O mito que em cada pessoa existe e por o ser, deixa-nos longe de decifrar o seu conteúdo. São naturalmente poucos os que se preocupam em buscar dentro de si o que pode ser o mito. Quem o busca interroga-se a si e ao seu Deus, aquele Deus que nos responde e nos interpela através do tempo. O mito é como um acontecimento mental no devaneio coletivo. Liga-nos e ao mesmo tempo é individual, numa leitura filosófica feita sobre a humanidade. O mito tem muito de arte e a arte é um dos caminhos para Deus. Não o meu Deus privado mas o Deus gerador do Universo.

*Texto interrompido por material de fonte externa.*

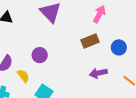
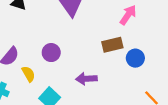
blue circle: (119, 47) -> (135, 58), moved
purple arrow: (98, 73) -> (86, 79), moved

Quando breve, deixar de pensar, sabendo que pensar é existir, eu talvez seja a brisa que, para deslindar o mito, espalhe arte em poemas na direção do Divino.

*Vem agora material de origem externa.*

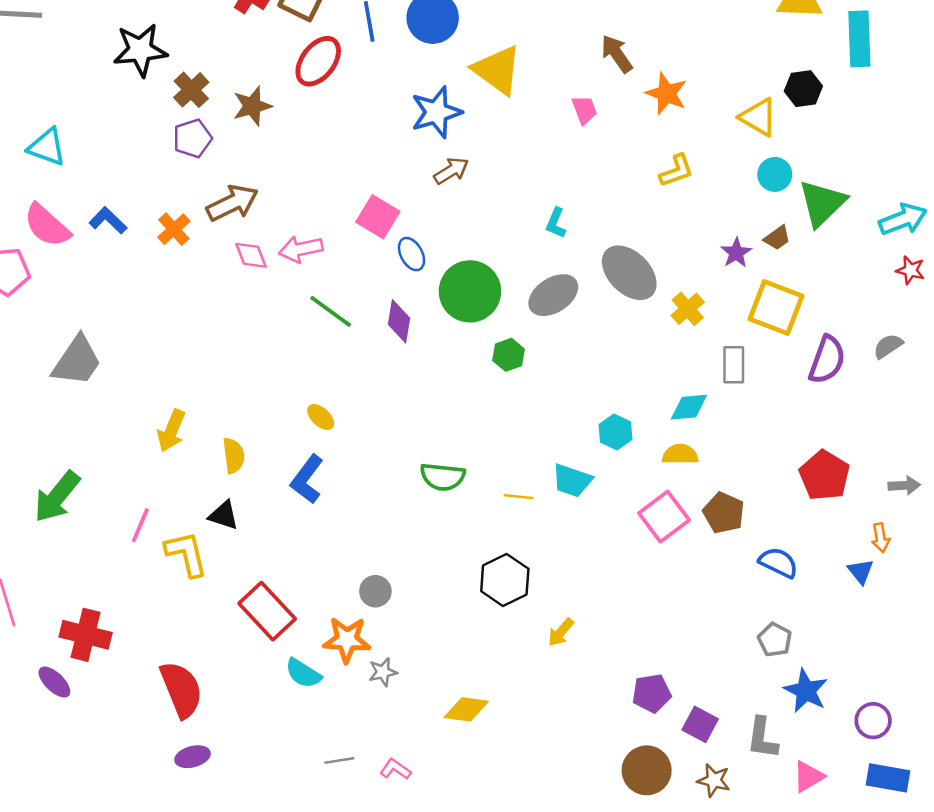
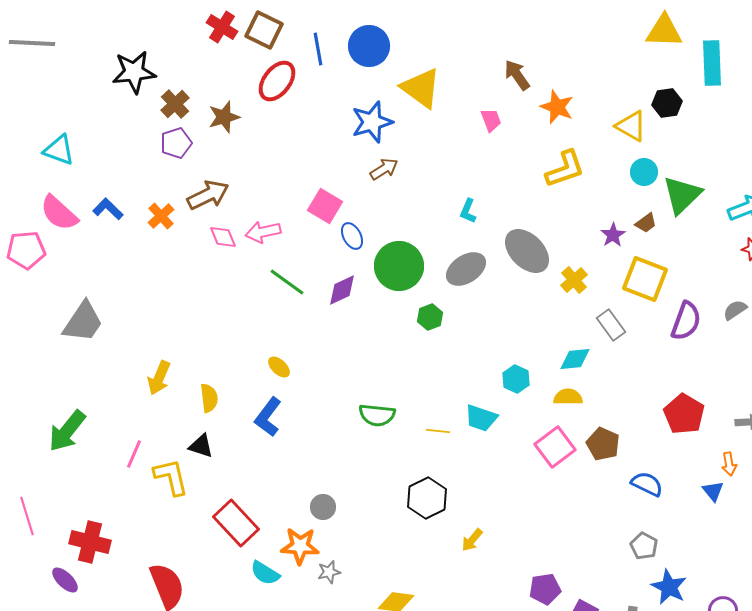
yellow L-shape: (676, 171) -> (565, 169), size x1.4
purple diamond: (399, 321) -> (342, 290), turned 56
gray rectangle: (734, 365) -> (611, 325), turned -36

Depois de ler o que vou escrevendo tenho a tentação de apagar parte, para descer à terra e esgravatar no passado onde estão os primeiros passos neste mundo maluco da invenção. Muito longe, em outro século, escrevia cartas de amor sem amar, peças de teatro sem ter visto qualquer representaçâo, cantares para entreter os avós e as tias e por fim chamavam-me mentirosa por teimar que tudo era vivido. Entre uma mentira ou outra, eu criei sempre o meu espetáculo baseado no que ia observando. Brigas de irmãs, intrigas de criadas, títulos de jornais, etc, serviam perfeitamente para imaginar situaçôes que irritassem alguns adultos. Só o Avô, sempre do meu lado, me gabava e encorajava. Quem dera ouvir de novo aquele riso, cheio de malícia.
Começo por pedir perdão a mim mesmo pela necessidade de ir adiando a escrita das composições que elaboro e que naturalmente vou esquecendo. Componho as frases e junto ideias. Por vezes quando o sono foge, por vezes estimulada por uma leitura agradável. Parece que viajo a um mundo onde tudo se interliga e se expressa numa linguagem indizível. Não tem imagens nem palavras. Mas quando ali chego estou em casa. Surgem poemas, alguns fixam-se na memória. Em outras ocasiões parece haver alguém que comigo se define, debrocha em ideias lindas que enchem de esperança o meu coração. Depois caio em mim e sou eu a pensar e a querer entender a vida que vivo. A esperança, se existe, não me diz de que esperar. E o tempo vai indo, vai indo, sem dizer para onde me leva.